Essentially the question is: why so much function calling overhead
in GNAT?

I'm writing a set of matrix factorization routines (Schur etc) so
of course I need routines for multiplying matrices etc.
For me a matrix is
   type Matrix is array(Positive range <>, Positive range <>) of Float;

I overloaded "*" for matrix multiplication:
   function  "*"(Left : in Matrix; Right : in Matrix) return Matrix;

Multiplying two 15 by 15 matrices 10_000 times using this function
takes about 55 seconds on my machine.  The algorithm is the obvious
one: loop over rows and columns, add up the appropriate products and
assign them.

I then "inlined" this function: rather than using "*", I put the code
for "*" directly into my 10_000 times loop, of course renaming Left
and Right to the names of my matrices, and assigning directly to the
matrix which is to hold the answer.  In this way I eliminated the
function calling overhead.  Using this method, multiplying two 15 by
15 matrices 10_000 times takes about 44 seconds.

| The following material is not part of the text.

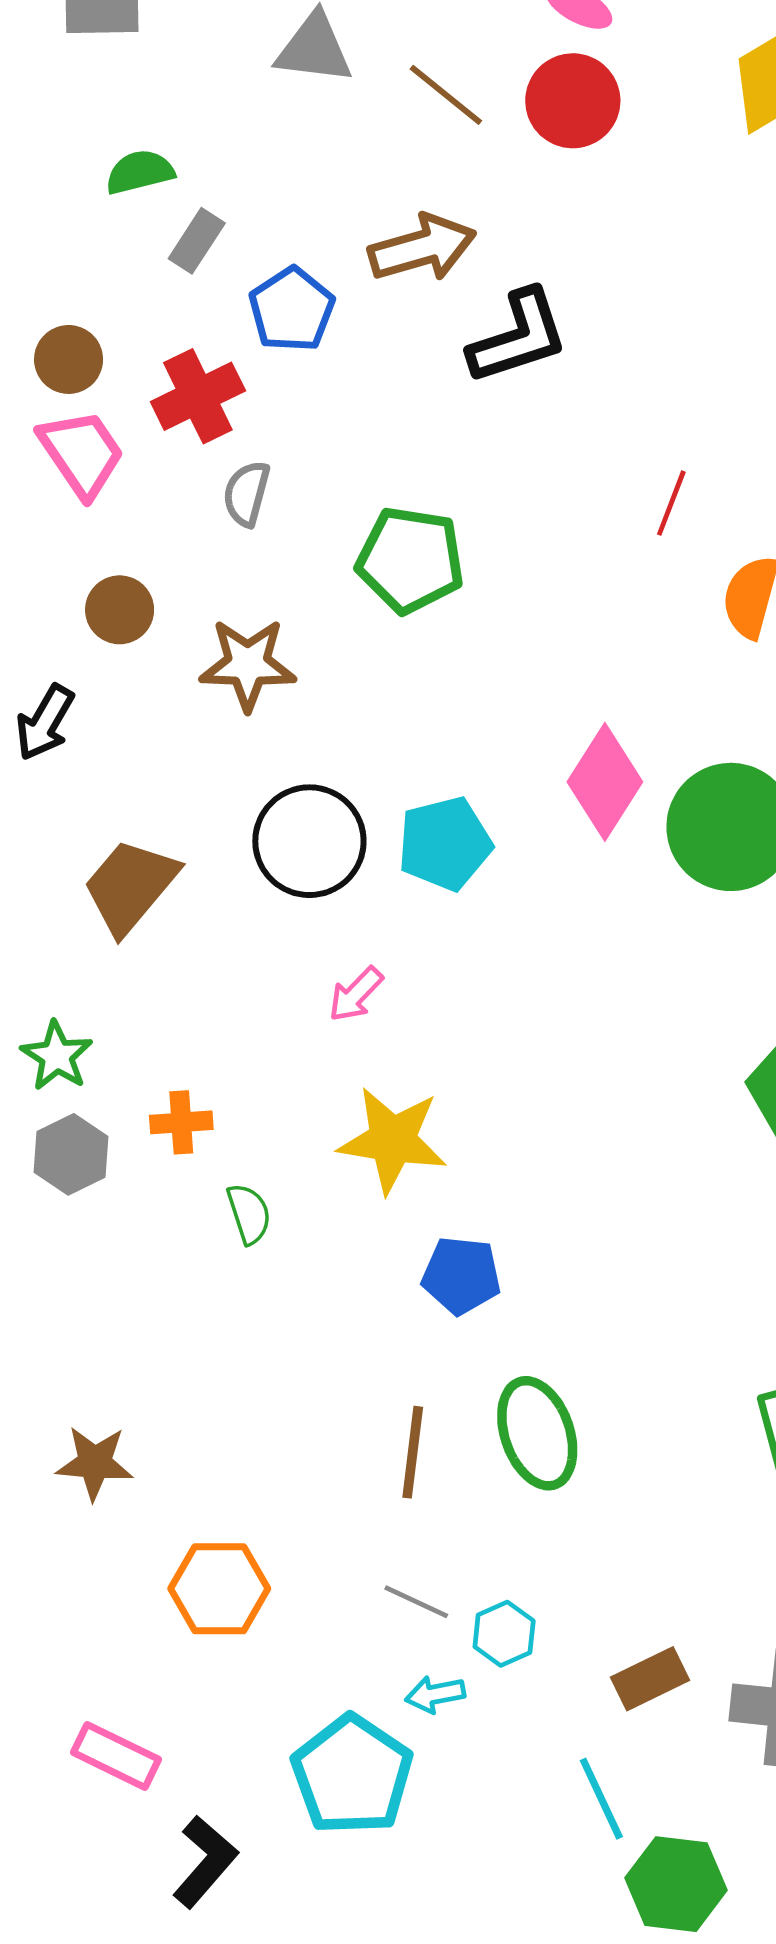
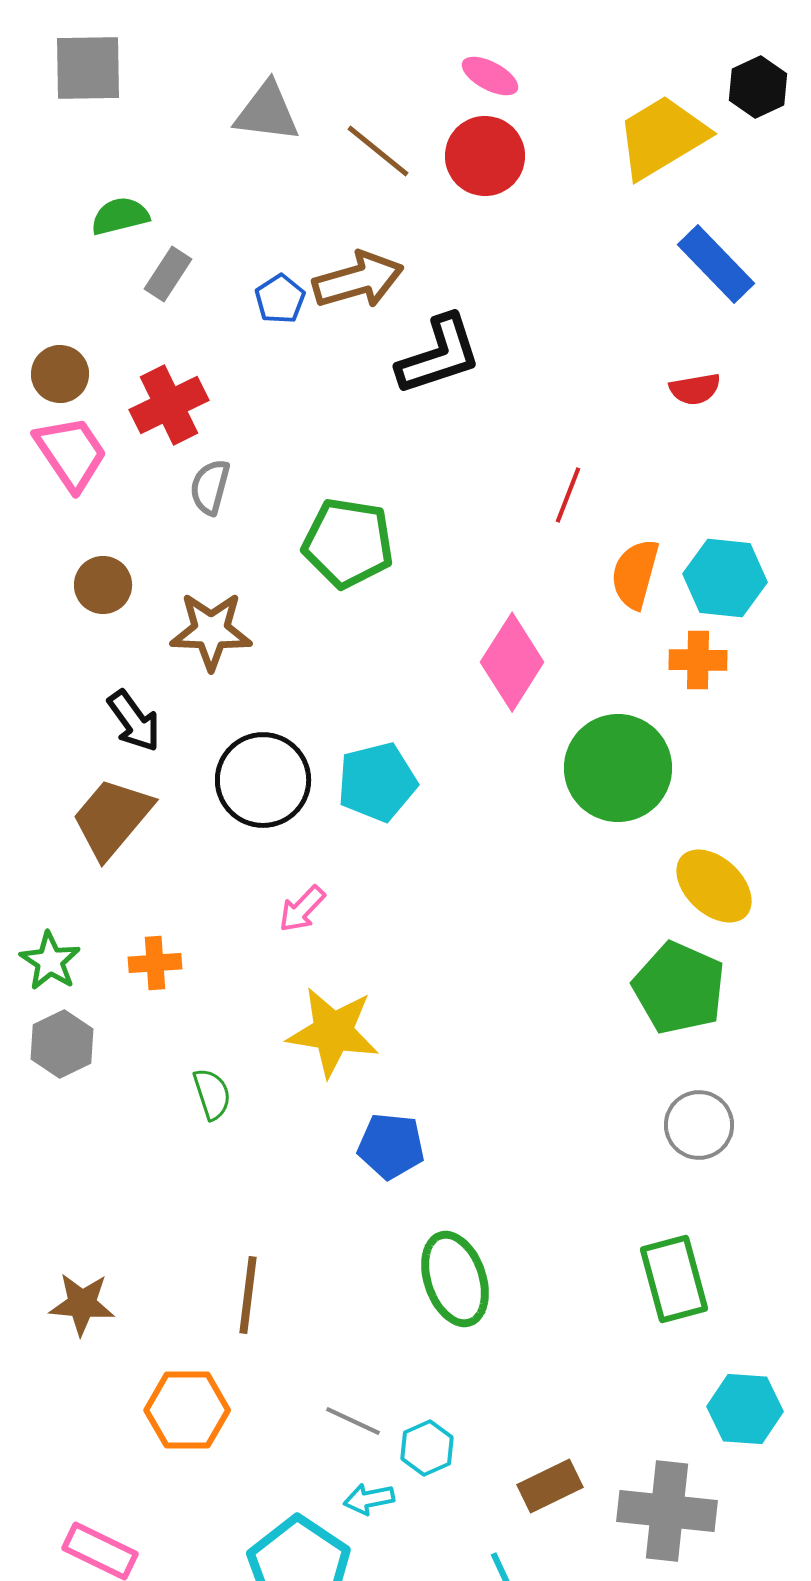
blue pentagon: (292, 310) -> (280, 299), moved, size x0.7
black arrow: (45, 723) -> (134, 721), moved, turned -66
pink diamond: (605, 782) -> (512, 662), moved
orange cross: (181, 1122) -> (155, 963), moved
brown line: (413, 1452) -> (248, 1295), moved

All this was done with optimisation (-O3) and -gnatp (i.e. no range
checking etc).

In summary: 55 seconds with function calling overhead.
            44 seconds without function calling overhead.

Now, a 15 by 15 matrix means 225 entries.  225 entries at,
say, 8 bytes an entry makes a bit less than 2k.  So, depending on
whether GNAT takes function parameters by reference or by copy,
this makes anything between 2k and, say, 10k bytes to be copied
on each function call.

Does this explain the time difference?  It shouldn't!  The amount
of time spent copying memory should be completely overwhelmed by
the amount of time taken to do the floating point operations!
That is, for each of the 225 entries there are 15 floating point
multiplications to be performed.  The amount of time taken to
copy the 225 entries, even if you need to copy them several times,
should be MUCH smaller than the amount of time spent in the
calculation.  But the timings above indicate that function
calling overhead makes up something like 25% of the time taken!

So, the question is: why so much function calling overhead in GNAT?

Can anyone please enlighten me?

Thanks a lot,

Duncan Sands.

PS: The corresponding C code takes about 6 seconds.  This surprises
me too.